Schon als Knirpse erklimmen wir luftige Höhen – und spätestens mit 30 hängt die erste atmungsaktive Wanderjacke im Kleiderschrank: Wir Schweizerinnen und Schweizer sind ein Volk von Wandernden. Sogar die Gämsen nicken uns freundlich zu, wenn wir trittsicher an ihnen vorbei kraxeln.
So weit das Klischee. Die Realität sieht anders aus: Jedes Jahr gibt es rund 40'000 Unfälle beim Bergsport und Wandern in der Schweiz. Im Schnitt sterben jährlich 53 Menschen bei unserem Volkssport Nummer 1.
Noch in den 2000er-Jahren gab es jährlich «nur» rund 17'700 Unfälle. Die Zunahme ist auch dem Wanderboom geschuldet, der in den letzten Jahren in der Schweiz ausgebrochen ist. Und: Die Unfallstatistik «wächst» mit dem Bevölkerungswachstum mit. Wo mehr Menschen leben, wird mehr gewandert – naturgemäss gibt es damit mehr Misstritte und Abstürze.

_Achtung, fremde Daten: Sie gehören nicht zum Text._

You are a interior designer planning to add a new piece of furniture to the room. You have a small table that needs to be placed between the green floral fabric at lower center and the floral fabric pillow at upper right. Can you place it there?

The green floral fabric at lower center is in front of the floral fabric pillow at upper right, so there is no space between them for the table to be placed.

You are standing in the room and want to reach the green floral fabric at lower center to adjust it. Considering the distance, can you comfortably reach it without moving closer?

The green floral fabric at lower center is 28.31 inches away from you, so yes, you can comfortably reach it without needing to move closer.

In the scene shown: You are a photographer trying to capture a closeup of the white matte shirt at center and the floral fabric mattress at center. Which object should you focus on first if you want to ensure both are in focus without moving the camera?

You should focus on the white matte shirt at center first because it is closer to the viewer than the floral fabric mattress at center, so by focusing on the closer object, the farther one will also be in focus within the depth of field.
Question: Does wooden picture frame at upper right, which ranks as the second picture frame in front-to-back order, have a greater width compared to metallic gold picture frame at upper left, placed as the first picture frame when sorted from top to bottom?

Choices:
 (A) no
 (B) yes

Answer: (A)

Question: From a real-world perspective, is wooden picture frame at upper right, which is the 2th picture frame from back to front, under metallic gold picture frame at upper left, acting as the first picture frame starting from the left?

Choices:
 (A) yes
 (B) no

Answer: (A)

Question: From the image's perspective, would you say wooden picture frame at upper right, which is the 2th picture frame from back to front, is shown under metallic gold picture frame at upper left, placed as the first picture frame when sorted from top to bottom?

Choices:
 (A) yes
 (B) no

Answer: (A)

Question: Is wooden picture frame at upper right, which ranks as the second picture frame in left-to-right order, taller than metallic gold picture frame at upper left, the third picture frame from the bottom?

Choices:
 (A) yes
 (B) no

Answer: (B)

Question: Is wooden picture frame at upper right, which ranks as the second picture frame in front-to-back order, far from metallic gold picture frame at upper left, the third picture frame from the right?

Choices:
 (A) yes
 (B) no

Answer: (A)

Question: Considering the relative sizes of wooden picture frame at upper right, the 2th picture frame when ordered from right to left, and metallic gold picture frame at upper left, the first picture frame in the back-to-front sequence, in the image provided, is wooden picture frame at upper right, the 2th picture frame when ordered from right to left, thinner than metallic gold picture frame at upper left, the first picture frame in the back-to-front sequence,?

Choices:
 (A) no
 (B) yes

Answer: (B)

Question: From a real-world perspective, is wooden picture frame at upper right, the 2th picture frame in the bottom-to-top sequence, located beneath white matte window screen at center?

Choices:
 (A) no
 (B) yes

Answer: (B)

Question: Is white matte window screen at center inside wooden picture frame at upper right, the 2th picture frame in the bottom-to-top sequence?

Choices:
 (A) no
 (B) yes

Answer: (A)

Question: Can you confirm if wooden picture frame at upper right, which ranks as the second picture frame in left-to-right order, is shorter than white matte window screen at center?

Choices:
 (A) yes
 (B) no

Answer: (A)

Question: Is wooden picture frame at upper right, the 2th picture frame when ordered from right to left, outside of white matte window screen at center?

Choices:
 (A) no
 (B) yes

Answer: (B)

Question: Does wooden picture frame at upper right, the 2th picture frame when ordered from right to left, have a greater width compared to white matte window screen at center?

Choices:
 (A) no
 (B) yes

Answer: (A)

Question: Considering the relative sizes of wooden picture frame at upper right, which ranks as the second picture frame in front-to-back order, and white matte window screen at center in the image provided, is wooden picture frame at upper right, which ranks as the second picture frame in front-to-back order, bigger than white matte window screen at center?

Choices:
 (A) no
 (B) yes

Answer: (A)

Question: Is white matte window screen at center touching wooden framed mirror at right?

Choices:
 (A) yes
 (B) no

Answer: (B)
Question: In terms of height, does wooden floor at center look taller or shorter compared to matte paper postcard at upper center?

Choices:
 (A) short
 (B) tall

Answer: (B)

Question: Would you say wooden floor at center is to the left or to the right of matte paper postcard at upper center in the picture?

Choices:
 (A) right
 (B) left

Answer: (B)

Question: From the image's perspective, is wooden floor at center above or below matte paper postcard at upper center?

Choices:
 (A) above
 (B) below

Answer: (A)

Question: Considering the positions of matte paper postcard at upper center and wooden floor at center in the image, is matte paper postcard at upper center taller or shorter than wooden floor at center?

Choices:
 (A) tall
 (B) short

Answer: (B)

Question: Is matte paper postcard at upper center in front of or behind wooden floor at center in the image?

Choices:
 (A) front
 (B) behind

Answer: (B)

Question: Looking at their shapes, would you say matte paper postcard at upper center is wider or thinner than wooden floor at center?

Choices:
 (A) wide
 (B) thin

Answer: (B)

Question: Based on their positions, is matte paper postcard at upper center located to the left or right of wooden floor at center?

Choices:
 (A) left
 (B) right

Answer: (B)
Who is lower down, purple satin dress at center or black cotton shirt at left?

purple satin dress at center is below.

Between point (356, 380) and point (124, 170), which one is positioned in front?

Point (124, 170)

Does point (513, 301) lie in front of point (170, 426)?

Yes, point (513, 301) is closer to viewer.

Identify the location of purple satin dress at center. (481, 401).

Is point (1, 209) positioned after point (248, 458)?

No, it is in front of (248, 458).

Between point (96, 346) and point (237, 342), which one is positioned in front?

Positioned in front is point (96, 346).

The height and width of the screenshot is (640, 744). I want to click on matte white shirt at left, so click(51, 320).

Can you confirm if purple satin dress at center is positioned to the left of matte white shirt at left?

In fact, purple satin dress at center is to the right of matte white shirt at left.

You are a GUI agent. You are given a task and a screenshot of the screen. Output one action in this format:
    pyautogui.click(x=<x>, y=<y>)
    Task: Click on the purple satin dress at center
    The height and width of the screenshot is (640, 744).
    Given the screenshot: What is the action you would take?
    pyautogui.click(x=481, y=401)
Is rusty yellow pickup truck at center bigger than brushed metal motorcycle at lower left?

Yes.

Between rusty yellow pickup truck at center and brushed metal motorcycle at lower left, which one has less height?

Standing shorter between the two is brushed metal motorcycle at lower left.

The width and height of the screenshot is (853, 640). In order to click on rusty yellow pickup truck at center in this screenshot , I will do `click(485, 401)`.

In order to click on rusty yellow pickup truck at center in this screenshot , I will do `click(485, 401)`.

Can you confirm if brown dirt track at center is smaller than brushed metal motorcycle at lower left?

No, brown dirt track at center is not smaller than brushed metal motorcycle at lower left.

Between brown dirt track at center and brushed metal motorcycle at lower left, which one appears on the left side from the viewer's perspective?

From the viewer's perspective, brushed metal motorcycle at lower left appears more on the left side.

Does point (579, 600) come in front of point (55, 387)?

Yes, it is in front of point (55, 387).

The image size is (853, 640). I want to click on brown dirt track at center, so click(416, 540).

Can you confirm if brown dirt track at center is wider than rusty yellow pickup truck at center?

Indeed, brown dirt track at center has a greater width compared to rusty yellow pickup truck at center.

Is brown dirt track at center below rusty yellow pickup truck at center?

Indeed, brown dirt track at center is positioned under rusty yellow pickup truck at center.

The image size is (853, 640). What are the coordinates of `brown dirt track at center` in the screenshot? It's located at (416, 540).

Aber: Die Zahl der Unfälle habe im letzten Jahrzehnt überproportional zugenommen, erklärt Mara Zenhäusern von der Beratungsstelle für Unfallverhütung (bfu). Über die Gründe lasse sich nur spekulieren. «Vermutlich sind mehr unerfahrene Leute unterwegs, die keine spezifischen Kenntnisse der Berggefahren haben und auch mehr Risiken eingehen.»
Bei vielen Unfällen spiele zudem Selbstüberschätzung und mangelnde Aufmerksamkeit eine Rolle. Ebenso wie die falsche Einschätzung der Wetter- und Geländeverhältnisse und schlechte Ausrüstung.
Und welche Rolle spielt das Ego? Antworten darauf hat Bernhard Streicher. Der ehemalige Professor für Sozial- und Persönlichkeitspsychologie hat sich auf die Risikoforschung spezialisiert. Heute ist er selbstständig und beschäftigt sich vor allem mit Risiken im Bergsport.
So und nicht anders
Diese Risiken werden laut dem Psychologen oft zu wenig wahrgenommen. Im Vordergrund steht die Freude, in der freien Natur zu sein und sein Tagesziel erreichen zu wollen. Die Gefahr rückt in den Hintergrund.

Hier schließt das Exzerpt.